For my Smart home Stuff I create a Database, but I make a mistake during programming: the application posting stuff into the Database twice. I want to delete all rows, which contain duplicates. With duplicate I mean a tuples what is identically in the data to the last one from the same type. I mark the duplicates in this Example with “<<” please pay also attention to the last 3 rows. I want to keep the first new Data so I want to delete all the Duplicate after them. I still hope you can help me to solve my Problem.
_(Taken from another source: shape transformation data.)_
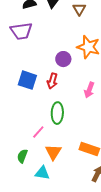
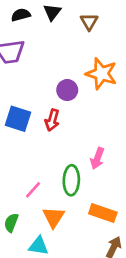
pink arrow: (89, 90) -> (97, 158), moved
green ellipse: (57, 113) -> (71, 180), moved

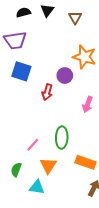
purple circle: (67, 90) -> (65, 76), moved
blue square: (18, 119) -> (21, 71), moved
pink arrow: (97, 158) -> (88, 104), moved

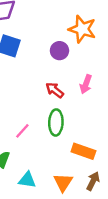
red arrow: (47, 92) -> (55, 90), moved, turned 112
orange triangle: (48, 165) -> (63, 182), moved

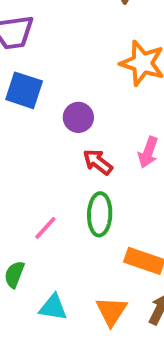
purple circle: (59, 51) -> (78, 117), moved

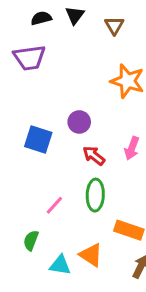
blue square: (24, 90) -> (38, 139), moved
orange triangle: (111, 311) -> (91, 255), moved, turned -30

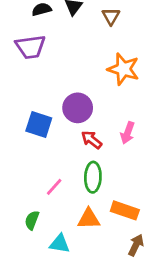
purple circle: (79, 122) -> (78, 108), size x1.4
orange triangle: (91, 255) -> (89, 219), moved, turned -35

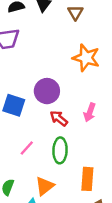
pink line: (54, 187) -> (27, 148), moved
orange rectangle: (125, 210) -> (87, 179), turned 75
orange triangle: (89, 219) -> (45, 186), moved, turned -36

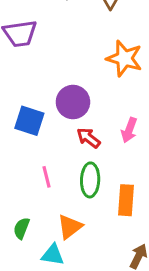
pink line: (27, 148) -> (46, 177), turned -56
orange rectangle: (87, 179) -> (126, 200), moved

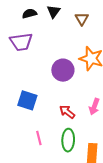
purple circle: (73, 102) -> (63, 70), moved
SmartHome=# select * from sensordata order by time desc Limit 21;
type | data | time
8 | 2459 | 2019-08-09 23:10:39.530087 <<
8 | 2459 | 2019-08-09 23:10:39.356908
8 | 2445 | 2019-08-09 23:05:39.933269 <<
8 | 2445 | 2019-08-09 23:05:39.789173
10 | 6105 | 2019-08-09 22:50:50.40792 <<
10 | 6105 | 2019-08-09 22:50:50.096132
8 | 2459 | 2019-08-09 22:50:41.429681 <<
8 | 2459 | 2019-08-09 22:50:41.357483
8 | 2474 | 2019-08-09 22:45:42.13396 <<
8 | 2474 | 2019-08-09 22:45:41.813046
10 | 6221 | 2019-08-09 22:40:51.107709 <<
10 | 6221 | 2019-08-09 22:40:51.076903
10 | 6105 | 2019-08-09 22:35:51.737255 <<
10 | 6105 | 2019-08-09 22:35:51.544886
10 | 6221 | 2019-08-09 22:30:52.493895 <<
10 | 6221 | 2019-08-09 22:30:51.795203
8 | 2459 | 2019-08-09 22:30:43.193447 <<
8 | 2459 | 2019-08-09 22:30:43.045599
10 | 6105 | 2019-08-09 22:25:52.571793 << Duplicate like them above
10 | 6105 | 2019-08-09 22:25:52.442844 << Also a Duplicate with much more
10 | 6105 | 2019-08-09 22:20:51.356846 time between the rows
(21 rows)
SmartHome=# d sensordata
Table "public.sensordata"
Column | Type | Modifiers
type | integer | not null
data | character varying(20) | not null
time | timestamp without time zone | not null default now()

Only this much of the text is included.